US drug regulator FDA has revoked approval of breast cancer drug Avastin because of its damaging side effects. It is also declared that there is no evidence that the drug extends the life as well as quality of life of advanced breast cancer patients.
The blockbuster drug Avastin is used to treat breast cancer that has spread to other parts of the body. The drug functions by starving cancer cells from a blood supply. However, side effects of the drug may include severe blood pressure, heart attack or heart failure, substantial bleeding and perforations in stomach and intestine.

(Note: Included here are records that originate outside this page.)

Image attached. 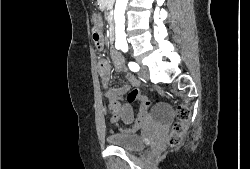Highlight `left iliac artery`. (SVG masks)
I'll list each match as a JSON object with an SVG mask.
<instances>
[{
	"mask_svg": "<svg viewBox=\"0 0 250 169\" xmlns=\"http://www.w3.org/2000/svg\"><path fill=\"white\" fill-rule=\"evenodd\" d=\"M123 51L127 52V50H123ZM128 66H129L130 70L133 72H137L140 69L139 65L135 62H129Z\"/></svg>",
	"mask_w": 250,
	"mask_h": 169,
	"instance_id": "left-iliac-artery-1",
	"label": "left iliac artery"
}]
</instances>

Avastin is the best-selling cancer drug in the world and it also is used to treat certain forms of colon, lung, kidney and brain cancers. The FDA allowed Avastin in 2008, to be promoted as a treatment for breast cancer that has spread, or metastasized, to other parts of the body and which is generally measured incurable.
The approval by FDA on the drug had preliminary been given under a special program, which allows patients to begin using promising treatments while the drug manufacturer finishes the studies to prove the medicine works in addition to expected. Some insurance companies already had quit covering the drug’s used in breast cancer after FDA’s advice.
According Margaret Hamburg, FDA’s commissioner, with so much at wager, patients and their doctors rely on the FDA to ensure the drugs they use have been shown to be safe and effective for their future use. Sometimes, the results of rigorous testing can be disappointing. Some supporters of the drug differ with the decision of watchdog.
The end product is that they are throwing out the baby with the bathwater. There absolutely may be subsets of carefully chosen breast cancer patients who benefit from Avastin, explained Dr Elisa Port, co-director of the Dubin Breast Center from Mount Sinai Hospital in New York.
The Swiss manufacturer of the drug Roche stated that it will carry out further study of the treatment, especially with the chemotherapy drug paclitaxel. They try to identify which patients might be best suited to benefit from use of the drug. The data showed only a small effect on patients’ tumor growth.
Genentech, part of Swiss drug manufacturer Roche Group, had argued that Avastin should remain available while it conducts more research to see if certain groups of patients might benefit from the drug, not that they were living longer or had a better quality of life and not enough benefit to outweigh such severe side effects, FDA concluded.